* **TASK STATEMENT**: Reproduce only what runs from the line containing "느꼈기 때문입니다. 제가 관심을 두는 것은 과거를 기념" to the line containing "картонной коробке, другие" in the records below, inclusive. Keep it exact, and keep the pictures out.

* **AVAILABLE DATA**:
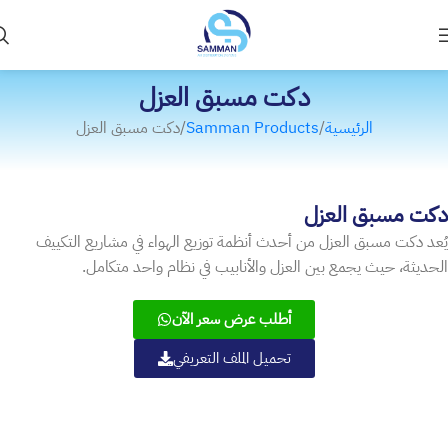
دكت مسبق العزل
الرئيسية
Samman Products
دكت مسبق العزل
دكت مسبق العزل
يُعد دكت مسبق العزل من أحدث أنظمة توزيع الهواء في مشاريع التكييف
الحديثة، حيث يجمع بين العزل والأنابيب في نظام واحد متكامل.
أطلب عرض سعر الآن
تحميل الملف التعريفي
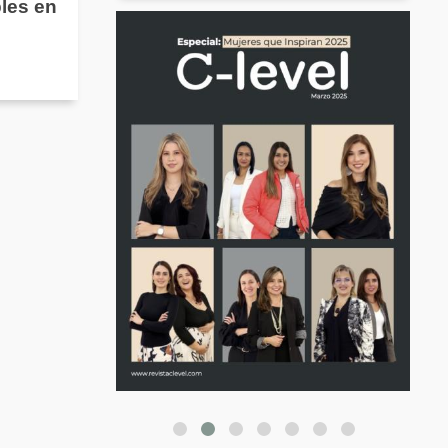
les en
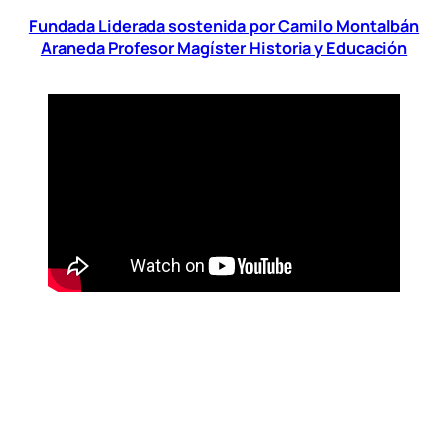
Fundada Liderada sostenida por Camilo Montalbán
Araneda Profesor Magíster Historia y Educación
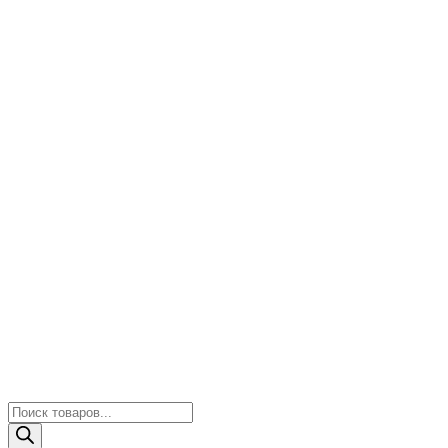
Поиск
товаров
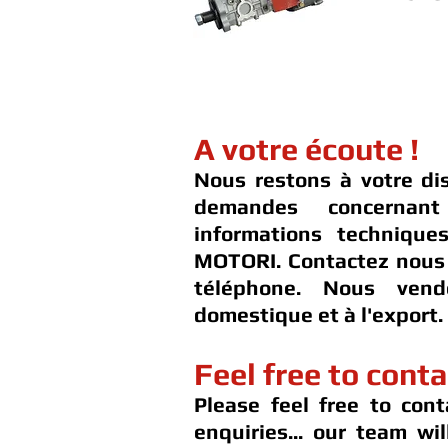
A votre écoute !
Nous restons à votre di
demandes concernan
informations techniqu
MOTORI. Contactez nous 
téléphone. Nous ven
domestique et à l'export.
Feel free to conta
Please feel free to cont
enquiries... our team wi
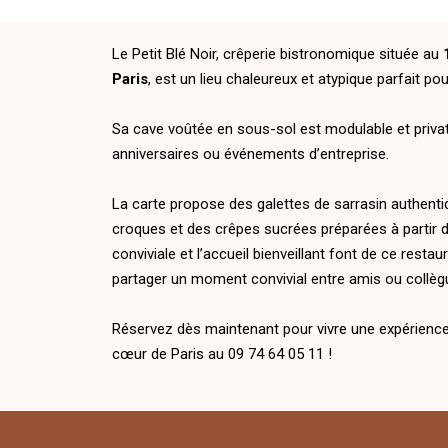
Le Petit Blé Noir, crêperie bistronomique située au
Paris
, est un lieu chaleureux et atypique parfait p
Sa cave voûtée en sous-sol est modulable et privat
anniversaires ou événements d’entreprise.
La carte propose des galettes de sarrasin authenti
croques et des crêpes sucrées préparées à partir d
conviviale et l’accueil bienveillant font de ce restau
partager un moment convivial entre amis ou collèg
Réservez dès maintenant pour vivre une expérience
cœur de Paris au 09 74 64 05 11 !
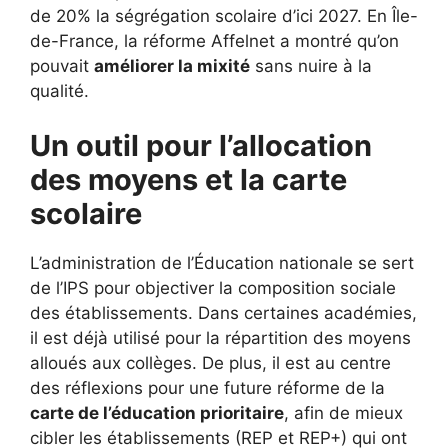
de 20% la ségrégation scolaire d’ici 2027. En Île-
de-France, la réforme Affelnet a montré qu’on
pouvait
améliorer la mixité
sans nuire à la
qualité.
Un outil pour l’allocation
des moyens et la carte
scolaire
L’administration de l’Éducation nationale se sert
de l’IPS pour objectiver la composition sociale
des établissements. Dans certaines académies,
il est déjà utilisé pour la répartition des moyens
alloués aux collèges. De plus, il est au centre
des réflexions pour une future réforme de la
carte de l’éducation prioritaire
, afin de mieux
cibler les établissements (REP et REP+) qui ont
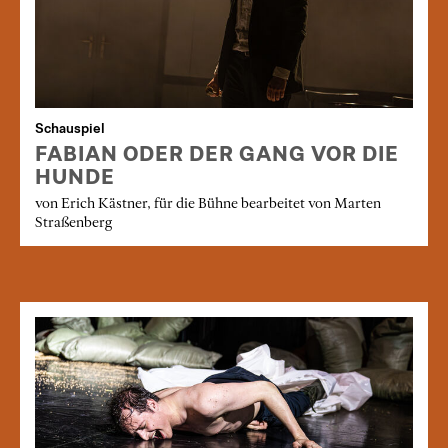
Schauspiel
FABIAN ODER DER GANG VOR DIE
HUNDE
von Erich Kästner, für die Bühne bearbeitet von Marten
Straßenberg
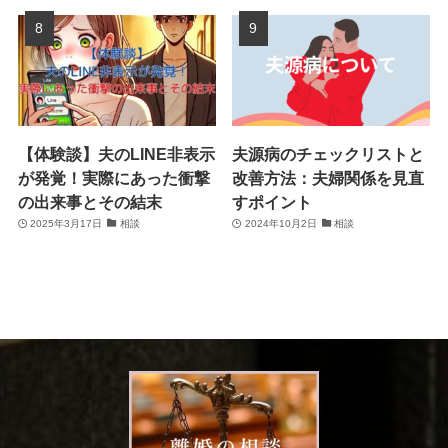
【体験談】夫のLINE非表示
夫源病のチェックリストと
が発覚！実際にあった衝撃
改善方法：夫婦関係を見直
の出来事とその結末
すポイント
2025年3月17日
相談
2024年10月2日
相談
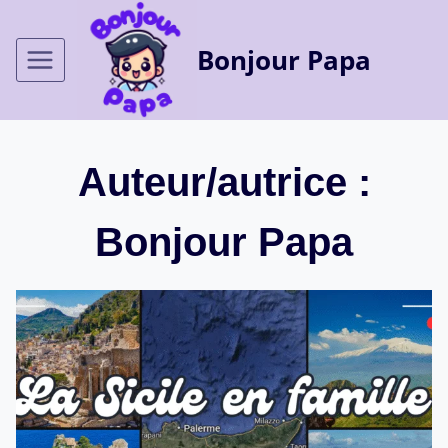
Aller
au
Bonjour Papa
contenu
Auteur/autrice :
Bonjour Papa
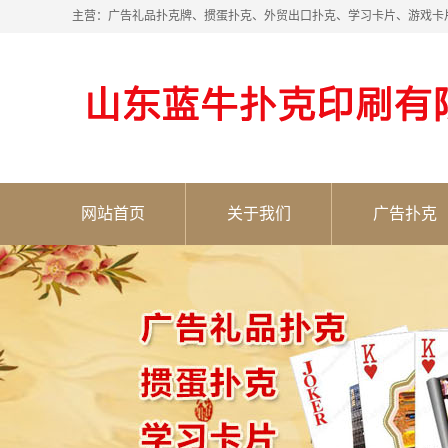
主营：广告礼品扑克牌、掼蛋扑克、外贸出口扑克、学习卡片、游戏卡
网站首页
关于我们
广告扑克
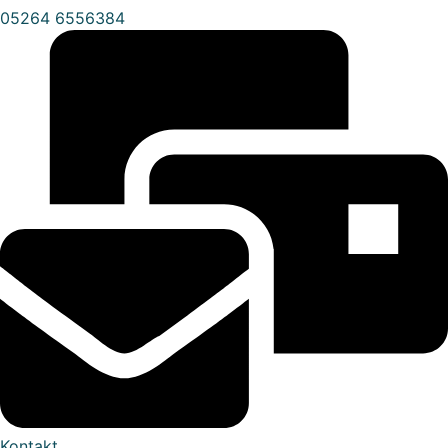
05264 6556384
Kontakt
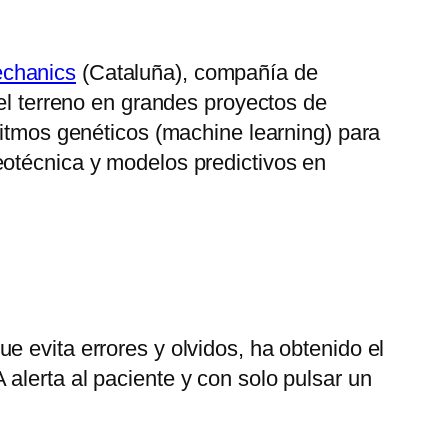
chanics
(Cataluña), compañía de
del terreno en grandes proyectos de
ritmos genéticos (machine learning) para
eotécnica y modelos predictivos en
 evita errores y olvidos, ha obtenido el
alerta al paciente y con solo pulsar un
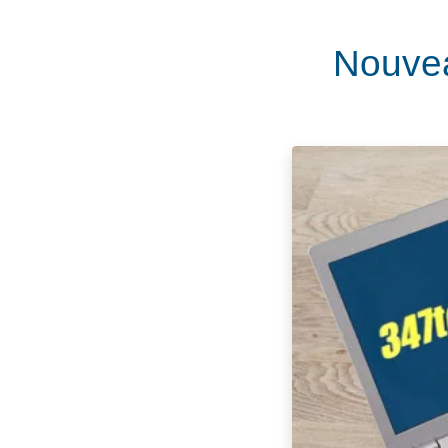
Nouvea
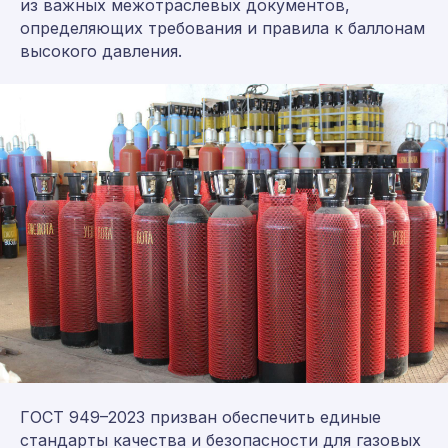
из важных межотраслевых документов,
определяющих требования и правила к баллонам
высокого давления.
ГОСТ 949–2023 призван обеспечить единые
стандарты качества и безопасности для газовых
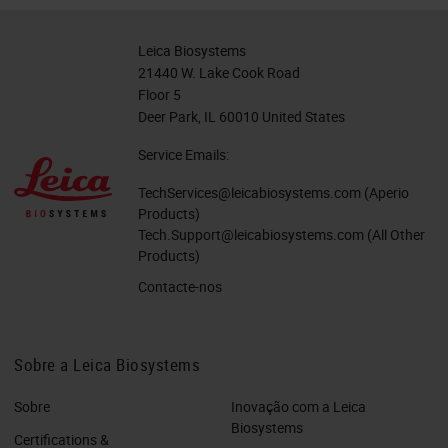
Leica Biosystems
21440 W. Lake Cook Road
Floor 5
Deer Park, IL 60010 United States
Service Emails:
TechServices@leicabiosystems.com
(Aperio
Products)
Tech.Support@leicabiosystems.com
(All Other
Products)
Contacte-nos
Sobre a Leica Biosystems
Sobre
Inovação com a Leica
Biosystems
Certifications &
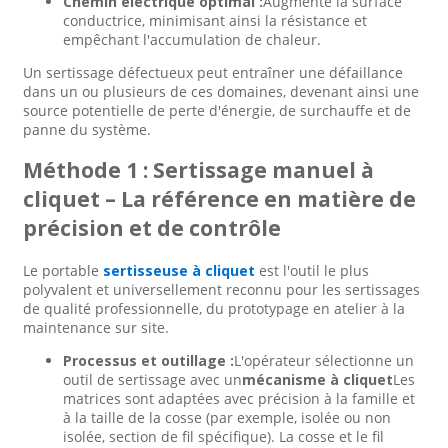
Chemin électrique optimal :
Augmente la surface
conductrice, minimisant ainsi la résistance et
empêchant l'accumulation de chaleur.
Un sertissage défectueux peut entraîner une défaillance
dans un ou plusieurs de ces domaines, devenant ainsi une
source potentielle de perte d'énergie, de surchauffe et de
panne du système.
Méthode 1 : Sertissage manuel à
cliquet – La référence en matière de
précision et de contrôle
Le portable
sertisseuse à cliquet
est l'outil le plus
polyvalent et universellement reconnu pour les sertissages
de qualité professionnelle, du prototypage en atelier à la
maintenance sur site.
Processus et outillage :
L'opérateur sélectionne un
outil de sertissage avec un
mécanisme à cliquet
Les
matrices sont adaptées avec précision à la famille et
à la taille de la cosse (par exemple, isolée ou non
isolée, section de fil spécifique). La cosse et le fil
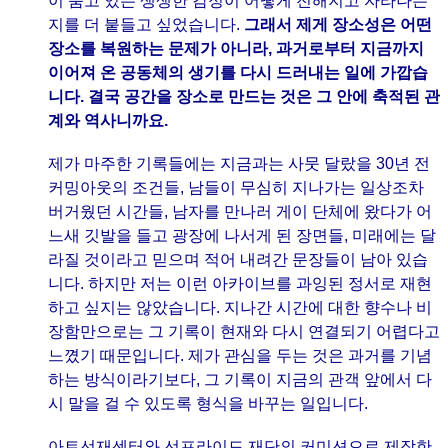
이 품고 있는 생생한 감정이 어떻게 전해지고 자라나는
지를 더 붙들고 싶었습니다.
그래서 제게 장소성은 어떤
장소를 복원하는 문제가 아니라, 과거로부터 지금까지
이어져 온 공동체의 생기를 다시 드러내는 일에 가깝습
니다. 결국 공간을 장소로 만드는 것은 그 안에 축적된 관
계와 역사니까요.
제가 마주한 기록들에는 지금과는 사뭇 달랐을 30년 전
커밍아웃의 조건들, 남들이 무심히 지나가는 일상조차
버거웠던 시간들, 남자를 만나러 게이 단체에 왔다가 어
느새 깃발을 들고 광장에 나서게 된 장면들, 미래에는 달
라질 것이라고 믿으며 적어 내려간 문장들이 남아 있습
니다. 하지만 저는 이런 아카이브를 과잉된 정서로 재현
하고 싶지는 않았습니다. 지나간 시간에 대한 향수나 비
장함만으로는 그 기록이 현재와 다시 연결되기 어렵다고
느꼈기 때문입니다. 제가 관심을 두는 것은 과거를 기념
하는 방식이라기보다, 그 기록이 지금의 관객 앞에서 다
시 말을 걸 수 있도록 형식을 바꾸는 일입니다.
아트선재센터와 선프라이드 재단의 커미션으로 제작한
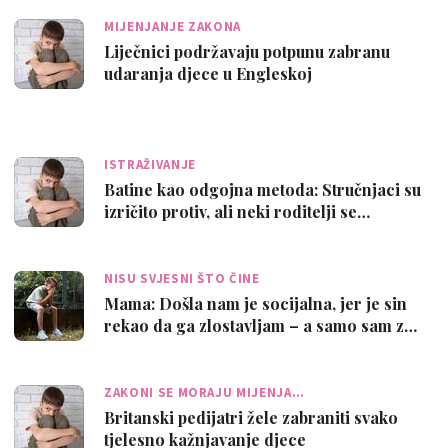
MIJENJANJE ZAKONA
Liječnici podržavaju potpunu zabranu
udaranja djece u Engleskoj
ISTRAŽIVANJE
Batine kao odgojna metoda: Stručnjaci su
izričito protiv, ali neki roditelji se…
NISU SVJESNI ŠTO ČINE
Mama: Došla nam je socijalna, jer je sin
rekao da ga zlostavljam – a samo sam z…
ZAKONI SE MORAJU MIJENJA…
Britanski pedijatri žele zabraniti svako
tjelesno kažnjavanje djece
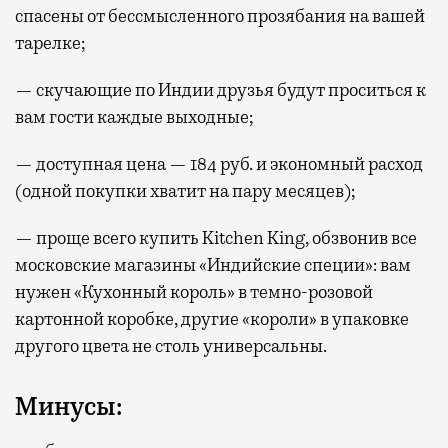
спасены от бессмысленного прозябания на вашей
тарелке;
— скучающие по Индии друзья будут проситься к
вам гости каждые выходные;
— доступная цена — 184 руб. и экономный расход
(одной покупки хватит на пару месяцев);
— проще всего купить Kitchen King, обзвонив все
московские магазины «Индийские специи»: вам
нужен «Кухонный король» в темно-розовой
картонной коробке, другие «короли» в упаковке
другого цвета не столь универсальны.
Минусы:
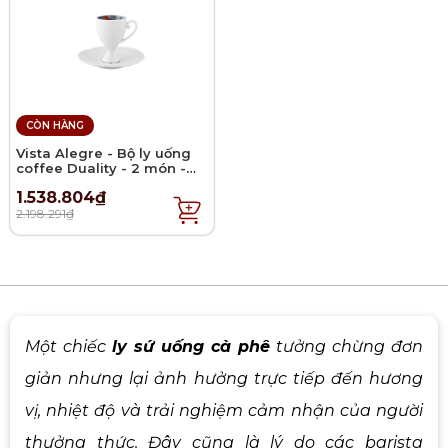
CÒN HÀNG
Vista Alegre - Bộ ly uống
coffee Duality - 2 món -
12.9cm
1.538.804₫
2.198.291₫
Một chiếc
ly sứ uống cà phê
tưởng chừng đơn
giản nhưng lại ảnh hưởng trực tiếp đến hương
vị, nhiệt độ và trải nghiệm cảm nhận của người
thưởng thức. Đây cũng là lý do các barista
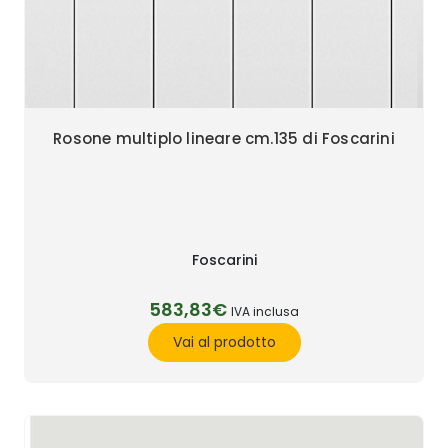
Rosone multiplo lineare cm.135 di Foscarini
Foscarini
583,83€
IVA inclusa
Vai al prodotto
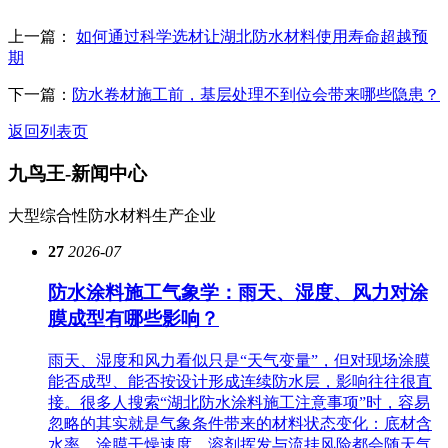
上一篇：
如何通过科学选材让湖北防水材料使用寿命超越预
期
下一篇：
防水卷材施工前，基层处理不到位会带来哪些隐患？
返回列表页
九鸟王-
新闻中心
大型综合性防水材料生产企业
27
2026-07
防水涂料施工气象学：雨天、湿度、风力对涂
膜成型有哪些影响？
雨天、湿度和风力看似只是“天气变量”，但对现场涂膜
能否成型、能否按设计形成连续防水层，影响往往很直
接。很多人搜索“湖北防水涂料施工注意事项”时，容易
忽略的其实就是气象条件带来的材料状态变化：底材含
水率、涂膜干燥速度、溶剂挥发与流挂风险都会随天气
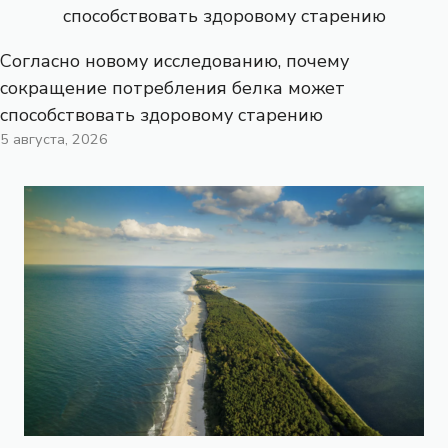
Согласно новому исследованию, почему
сокращение потребления белка может
способствовать здоровому старению
5 августа, 2026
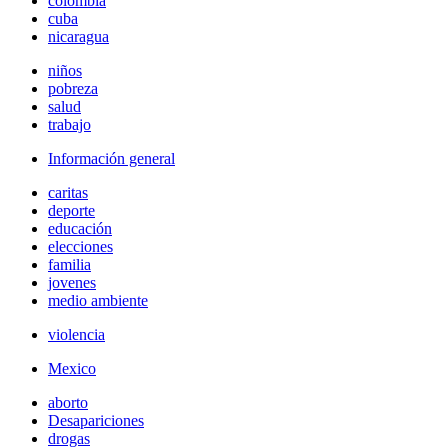
colombia
cuba
nicaragua
niños
pobreza
salud
trabajo
Información general
caritas
deporte
educación
elecciones
familia
jovenes
medio ambiente
violencia
Mexico
aborto
Desapariciones
drogas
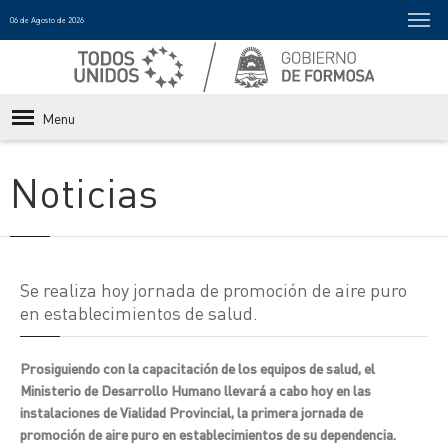
06 de Agosto de 2026
Menu
Noticias
Se realiza hoy jornada de promoción de aire puro
en establecimientos de salud.
Prosiguiendo con la capacitación de los equipos de salud, el
Ministerio de Desarrollo Humano llevará a cabo hoy en las
instalaciones de Vialidad Provincial, la primera jornada de
promoción de aire puro en establecimientos de su dependencia.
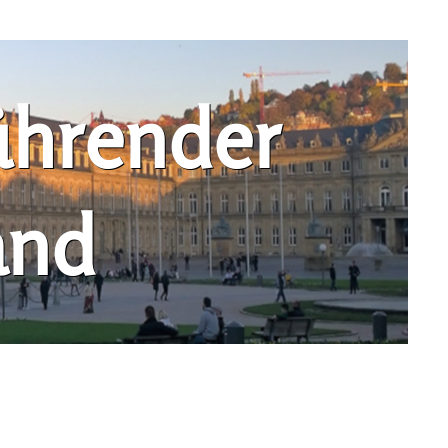
ührender
and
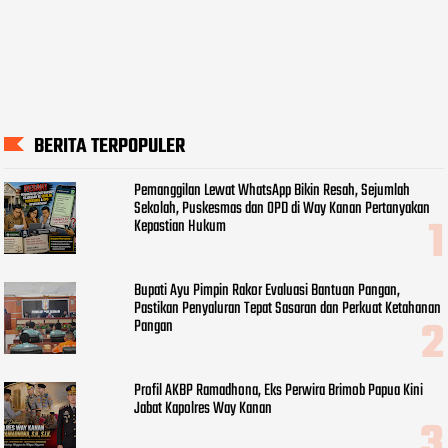
BERITA TERPOPULER
Pemanggilan Lewat WhatsApp Bikin Resah, Sejumlah
Sekolah, Puskesmas dan OPD di Way Kanan Pertanyakan
Kepastian Hukum
Bupati Ayu Pimpin Rakor Evaluasi Bantuan Pangan,
Pastikan Penyaluran Tepat Sasaran dan Perkuat Ketahanan
Pangan
Profil AKBP Ramadhona, Eks Perwira Brimob Papua Kini
Jabat Kapolres Way Kanan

* **RESULT OF THIS EXERCISE**:
느꼈기 때문입니다. 제가 관심을 두는 것은 과거를 기념
하는 방식이라기보다, 그 기록이 지금의 관객 앞에서 다
시 말을 걸 수 있도록 형식을 바꾸는 일입니다.
아트선재센터와 선프라이드 재단의 커미션으로 제작한
MIJENJANJE ZAKONA
Liječnici podržavaju potpunu zabranu
udaranja djece u Engleskoj
ISTRAŽIVANJE
Batine kao odgojna metoda: Stručnjaci su
izričito protiv, ali neki roditelji se…
NISU SVJESNI ŠTO ČINE
Mama: Došla nam je socijalna, jer je sin
rekao da ga zlostavljam – a samo sam z…
ZAKONI SE MORAJU MIJENJA…
Britanski pedijatri žele zabraniti svako
tjelesno kažnjavanje djece
спасены от бессмысленного прозябания на вашей
тарелке;
— скучающие по Индии друзья будут проситься к
вам гости каждые выходные;
— доступная цена — 184 руб. и экономный расход
(одной покупки хватит на пару месяцев);
— проще всего купить Kitchen King, обзвонив все
московские магазины «Индийские специи»: вам
нужен «Кухонный король» в темно-розовой
картонной коробке, другие «короли» в упаковке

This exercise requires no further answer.